▸ **What you have to do**: Scan the data beneath this task and copy each line that includes "shell".

Extracted records:
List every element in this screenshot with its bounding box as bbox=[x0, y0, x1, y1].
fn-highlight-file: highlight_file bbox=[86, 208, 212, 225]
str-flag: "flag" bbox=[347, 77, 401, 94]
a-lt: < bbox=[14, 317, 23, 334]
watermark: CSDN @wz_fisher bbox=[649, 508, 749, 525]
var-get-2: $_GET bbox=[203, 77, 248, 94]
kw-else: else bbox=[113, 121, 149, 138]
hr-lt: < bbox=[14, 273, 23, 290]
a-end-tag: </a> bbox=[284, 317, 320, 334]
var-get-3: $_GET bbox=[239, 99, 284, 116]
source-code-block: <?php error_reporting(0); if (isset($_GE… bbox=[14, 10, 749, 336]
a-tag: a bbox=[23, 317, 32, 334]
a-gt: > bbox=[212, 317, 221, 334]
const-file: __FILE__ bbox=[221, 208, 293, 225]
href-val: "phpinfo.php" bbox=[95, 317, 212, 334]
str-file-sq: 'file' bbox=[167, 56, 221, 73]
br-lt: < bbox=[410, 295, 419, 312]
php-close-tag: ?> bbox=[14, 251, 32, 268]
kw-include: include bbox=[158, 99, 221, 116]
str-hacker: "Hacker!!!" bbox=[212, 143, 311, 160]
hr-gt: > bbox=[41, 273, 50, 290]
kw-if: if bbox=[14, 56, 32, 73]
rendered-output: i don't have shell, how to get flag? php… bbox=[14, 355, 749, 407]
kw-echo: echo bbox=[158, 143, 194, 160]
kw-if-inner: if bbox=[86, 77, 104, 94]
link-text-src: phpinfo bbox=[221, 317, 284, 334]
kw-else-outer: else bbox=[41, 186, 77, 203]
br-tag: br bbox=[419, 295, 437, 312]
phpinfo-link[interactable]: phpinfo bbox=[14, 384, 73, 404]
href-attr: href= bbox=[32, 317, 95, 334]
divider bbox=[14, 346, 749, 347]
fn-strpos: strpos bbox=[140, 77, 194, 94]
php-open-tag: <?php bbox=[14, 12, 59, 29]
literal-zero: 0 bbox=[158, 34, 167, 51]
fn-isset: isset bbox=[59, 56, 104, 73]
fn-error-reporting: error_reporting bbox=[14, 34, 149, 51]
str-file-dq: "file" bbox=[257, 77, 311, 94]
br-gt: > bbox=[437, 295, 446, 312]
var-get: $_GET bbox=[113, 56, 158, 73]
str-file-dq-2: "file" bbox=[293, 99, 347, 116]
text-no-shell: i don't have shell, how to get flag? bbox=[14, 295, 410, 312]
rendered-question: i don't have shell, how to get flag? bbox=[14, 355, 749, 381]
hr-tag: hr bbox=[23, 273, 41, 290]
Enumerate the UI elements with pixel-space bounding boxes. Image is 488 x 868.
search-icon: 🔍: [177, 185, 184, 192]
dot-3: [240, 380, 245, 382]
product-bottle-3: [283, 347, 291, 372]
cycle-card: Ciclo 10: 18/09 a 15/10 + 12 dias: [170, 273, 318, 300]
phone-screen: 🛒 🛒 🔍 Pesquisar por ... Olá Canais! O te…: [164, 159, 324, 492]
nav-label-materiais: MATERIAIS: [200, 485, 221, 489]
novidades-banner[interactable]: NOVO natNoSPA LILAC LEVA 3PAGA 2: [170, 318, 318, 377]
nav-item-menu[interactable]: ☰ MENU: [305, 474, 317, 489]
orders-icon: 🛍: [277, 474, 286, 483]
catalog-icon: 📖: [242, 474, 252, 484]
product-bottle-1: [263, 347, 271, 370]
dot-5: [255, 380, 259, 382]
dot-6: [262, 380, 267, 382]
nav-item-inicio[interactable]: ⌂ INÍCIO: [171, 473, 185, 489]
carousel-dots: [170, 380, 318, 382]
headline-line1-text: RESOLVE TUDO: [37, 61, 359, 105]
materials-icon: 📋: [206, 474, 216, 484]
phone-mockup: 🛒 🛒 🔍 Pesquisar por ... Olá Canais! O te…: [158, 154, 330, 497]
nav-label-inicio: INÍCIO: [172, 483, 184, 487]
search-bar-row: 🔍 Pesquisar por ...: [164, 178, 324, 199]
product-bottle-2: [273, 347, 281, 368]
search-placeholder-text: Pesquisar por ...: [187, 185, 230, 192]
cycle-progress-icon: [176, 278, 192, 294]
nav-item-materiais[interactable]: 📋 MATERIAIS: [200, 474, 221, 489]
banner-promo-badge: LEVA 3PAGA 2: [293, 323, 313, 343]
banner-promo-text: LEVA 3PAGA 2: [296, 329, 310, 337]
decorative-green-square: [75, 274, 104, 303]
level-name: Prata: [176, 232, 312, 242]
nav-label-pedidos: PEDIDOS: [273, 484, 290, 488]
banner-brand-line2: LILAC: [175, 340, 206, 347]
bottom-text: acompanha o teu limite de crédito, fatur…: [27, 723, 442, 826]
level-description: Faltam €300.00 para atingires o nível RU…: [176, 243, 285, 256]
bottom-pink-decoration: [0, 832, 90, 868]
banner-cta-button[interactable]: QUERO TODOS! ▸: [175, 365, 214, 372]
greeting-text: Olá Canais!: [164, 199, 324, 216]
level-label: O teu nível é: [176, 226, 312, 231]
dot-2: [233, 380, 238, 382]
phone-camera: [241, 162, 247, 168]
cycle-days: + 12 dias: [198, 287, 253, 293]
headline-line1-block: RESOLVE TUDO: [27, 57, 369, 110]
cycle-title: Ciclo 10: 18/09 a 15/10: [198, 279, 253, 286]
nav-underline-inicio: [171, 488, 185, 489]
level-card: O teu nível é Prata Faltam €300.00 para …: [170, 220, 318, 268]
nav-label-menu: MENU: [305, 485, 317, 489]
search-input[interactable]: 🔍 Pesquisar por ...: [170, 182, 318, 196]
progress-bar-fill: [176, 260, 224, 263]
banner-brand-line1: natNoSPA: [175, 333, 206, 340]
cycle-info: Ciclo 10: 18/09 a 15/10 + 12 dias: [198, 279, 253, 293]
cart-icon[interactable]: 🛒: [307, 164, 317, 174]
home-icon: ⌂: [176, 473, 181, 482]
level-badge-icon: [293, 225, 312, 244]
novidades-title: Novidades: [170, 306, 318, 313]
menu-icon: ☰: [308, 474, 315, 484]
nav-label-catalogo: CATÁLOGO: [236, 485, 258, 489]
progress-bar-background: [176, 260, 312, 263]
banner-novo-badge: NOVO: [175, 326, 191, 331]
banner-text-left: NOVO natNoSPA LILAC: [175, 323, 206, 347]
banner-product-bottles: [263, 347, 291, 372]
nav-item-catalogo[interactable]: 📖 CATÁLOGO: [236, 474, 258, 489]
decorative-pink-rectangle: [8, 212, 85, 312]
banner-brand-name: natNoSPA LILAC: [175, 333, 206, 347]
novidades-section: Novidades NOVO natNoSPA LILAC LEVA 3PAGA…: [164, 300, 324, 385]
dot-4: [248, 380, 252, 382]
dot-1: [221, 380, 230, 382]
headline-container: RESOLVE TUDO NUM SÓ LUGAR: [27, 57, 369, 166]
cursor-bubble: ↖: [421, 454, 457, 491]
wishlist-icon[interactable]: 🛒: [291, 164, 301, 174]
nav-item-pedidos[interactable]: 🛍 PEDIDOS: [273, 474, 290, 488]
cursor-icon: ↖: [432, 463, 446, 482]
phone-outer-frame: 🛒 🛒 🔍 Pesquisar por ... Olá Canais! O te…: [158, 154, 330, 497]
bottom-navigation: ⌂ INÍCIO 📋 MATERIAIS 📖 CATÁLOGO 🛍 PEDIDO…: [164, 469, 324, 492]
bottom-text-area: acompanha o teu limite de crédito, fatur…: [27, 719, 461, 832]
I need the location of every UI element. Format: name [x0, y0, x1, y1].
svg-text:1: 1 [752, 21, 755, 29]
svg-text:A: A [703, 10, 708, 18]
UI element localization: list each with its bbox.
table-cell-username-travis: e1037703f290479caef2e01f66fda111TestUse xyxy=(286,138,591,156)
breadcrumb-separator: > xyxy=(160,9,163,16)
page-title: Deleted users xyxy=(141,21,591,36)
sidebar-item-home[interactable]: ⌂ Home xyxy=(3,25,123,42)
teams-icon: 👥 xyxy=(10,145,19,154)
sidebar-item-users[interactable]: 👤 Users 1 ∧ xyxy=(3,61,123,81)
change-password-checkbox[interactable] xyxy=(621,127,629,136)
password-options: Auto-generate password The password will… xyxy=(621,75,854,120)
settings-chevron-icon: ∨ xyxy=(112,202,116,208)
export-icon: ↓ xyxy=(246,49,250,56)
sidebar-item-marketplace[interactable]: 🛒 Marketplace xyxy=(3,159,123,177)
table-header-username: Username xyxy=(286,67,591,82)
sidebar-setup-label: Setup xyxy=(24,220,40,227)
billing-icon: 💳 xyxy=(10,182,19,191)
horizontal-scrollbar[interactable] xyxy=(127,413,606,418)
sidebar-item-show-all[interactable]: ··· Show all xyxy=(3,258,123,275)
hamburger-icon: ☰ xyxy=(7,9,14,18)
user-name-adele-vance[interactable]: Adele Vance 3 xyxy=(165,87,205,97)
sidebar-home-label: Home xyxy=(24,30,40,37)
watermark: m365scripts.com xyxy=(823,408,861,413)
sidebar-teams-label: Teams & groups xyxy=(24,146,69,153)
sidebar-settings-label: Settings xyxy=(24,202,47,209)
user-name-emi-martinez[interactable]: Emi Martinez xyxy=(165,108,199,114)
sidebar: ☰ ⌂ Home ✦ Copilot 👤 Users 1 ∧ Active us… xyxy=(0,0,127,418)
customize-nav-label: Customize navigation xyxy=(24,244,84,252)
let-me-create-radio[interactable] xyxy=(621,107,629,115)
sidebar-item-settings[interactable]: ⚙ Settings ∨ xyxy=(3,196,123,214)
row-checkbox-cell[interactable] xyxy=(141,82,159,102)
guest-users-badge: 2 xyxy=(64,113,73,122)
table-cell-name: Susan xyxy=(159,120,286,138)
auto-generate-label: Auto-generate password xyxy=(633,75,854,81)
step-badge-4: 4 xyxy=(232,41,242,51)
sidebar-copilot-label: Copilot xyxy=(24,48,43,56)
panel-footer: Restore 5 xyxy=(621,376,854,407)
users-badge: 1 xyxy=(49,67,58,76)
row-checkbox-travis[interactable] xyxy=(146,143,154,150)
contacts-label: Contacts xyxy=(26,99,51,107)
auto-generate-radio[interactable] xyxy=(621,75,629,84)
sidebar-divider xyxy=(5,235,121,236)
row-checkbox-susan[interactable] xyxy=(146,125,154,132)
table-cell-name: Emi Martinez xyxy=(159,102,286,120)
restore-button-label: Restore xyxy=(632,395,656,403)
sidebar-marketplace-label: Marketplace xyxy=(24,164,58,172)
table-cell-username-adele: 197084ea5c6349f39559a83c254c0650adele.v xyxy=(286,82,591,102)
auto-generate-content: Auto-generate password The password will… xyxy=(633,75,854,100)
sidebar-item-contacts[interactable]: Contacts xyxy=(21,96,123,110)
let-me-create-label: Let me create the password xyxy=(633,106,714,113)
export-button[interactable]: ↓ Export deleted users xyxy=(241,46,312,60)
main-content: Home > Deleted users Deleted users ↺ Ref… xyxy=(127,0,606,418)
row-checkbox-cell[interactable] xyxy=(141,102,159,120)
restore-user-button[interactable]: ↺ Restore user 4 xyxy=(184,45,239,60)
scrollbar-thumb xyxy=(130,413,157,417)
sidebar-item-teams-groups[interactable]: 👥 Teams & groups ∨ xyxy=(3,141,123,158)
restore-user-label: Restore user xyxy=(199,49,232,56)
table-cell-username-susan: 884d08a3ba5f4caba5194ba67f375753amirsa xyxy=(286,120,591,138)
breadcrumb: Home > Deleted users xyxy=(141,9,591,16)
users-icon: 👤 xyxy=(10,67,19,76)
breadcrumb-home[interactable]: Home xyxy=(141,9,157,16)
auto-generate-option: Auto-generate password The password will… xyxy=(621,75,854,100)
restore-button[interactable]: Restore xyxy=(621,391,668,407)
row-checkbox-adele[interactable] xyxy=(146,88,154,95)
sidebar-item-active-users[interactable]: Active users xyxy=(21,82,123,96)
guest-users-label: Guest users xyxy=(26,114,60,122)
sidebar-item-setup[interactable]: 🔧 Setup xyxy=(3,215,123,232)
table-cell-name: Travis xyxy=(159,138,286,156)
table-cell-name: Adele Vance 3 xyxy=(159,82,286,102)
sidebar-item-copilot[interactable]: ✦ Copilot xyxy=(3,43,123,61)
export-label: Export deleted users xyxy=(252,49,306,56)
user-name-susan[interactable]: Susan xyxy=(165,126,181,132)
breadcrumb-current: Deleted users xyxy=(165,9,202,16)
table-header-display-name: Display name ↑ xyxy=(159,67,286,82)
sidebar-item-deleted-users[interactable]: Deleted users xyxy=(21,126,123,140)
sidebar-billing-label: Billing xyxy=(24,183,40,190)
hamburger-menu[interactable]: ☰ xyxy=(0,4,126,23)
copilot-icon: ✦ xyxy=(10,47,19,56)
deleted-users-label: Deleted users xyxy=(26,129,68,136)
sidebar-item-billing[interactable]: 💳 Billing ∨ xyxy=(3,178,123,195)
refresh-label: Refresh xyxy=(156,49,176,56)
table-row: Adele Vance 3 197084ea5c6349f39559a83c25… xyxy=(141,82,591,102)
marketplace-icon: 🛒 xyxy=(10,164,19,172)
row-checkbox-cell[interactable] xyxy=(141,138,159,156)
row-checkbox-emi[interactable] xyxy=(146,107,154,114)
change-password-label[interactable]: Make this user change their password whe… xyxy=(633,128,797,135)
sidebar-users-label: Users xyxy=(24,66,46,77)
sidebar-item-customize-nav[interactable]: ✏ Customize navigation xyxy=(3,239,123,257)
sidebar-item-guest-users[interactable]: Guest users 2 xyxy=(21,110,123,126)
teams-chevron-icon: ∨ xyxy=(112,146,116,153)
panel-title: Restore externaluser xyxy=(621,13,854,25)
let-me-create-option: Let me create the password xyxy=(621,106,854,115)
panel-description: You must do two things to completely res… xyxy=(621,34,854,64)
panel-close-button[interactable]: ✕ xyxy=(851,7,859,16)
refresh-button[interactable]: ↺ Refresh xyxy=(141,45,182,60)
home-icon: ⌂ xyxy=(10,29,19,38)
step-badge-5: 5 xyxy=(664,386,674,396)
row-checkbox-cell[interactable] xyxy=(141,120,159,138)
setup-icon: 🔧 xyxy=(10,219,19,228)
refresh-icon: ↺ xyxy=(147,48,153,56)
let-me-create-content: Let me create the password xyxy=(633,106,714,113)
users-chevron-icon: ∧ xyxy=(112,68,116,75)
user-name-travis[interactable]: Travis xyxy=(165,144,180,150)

▸ **Response to this exercise**:
rendered-output: i don't have shell, how to get flag? php… bbox=[14, 355, 749, 407]
text-no-shell: i don't have shell, how to get flag? bbox=[14, 295, 410, 312]
rendered-question: i don't have shell, how to get flag? bbox=[14, 355, 749, 381]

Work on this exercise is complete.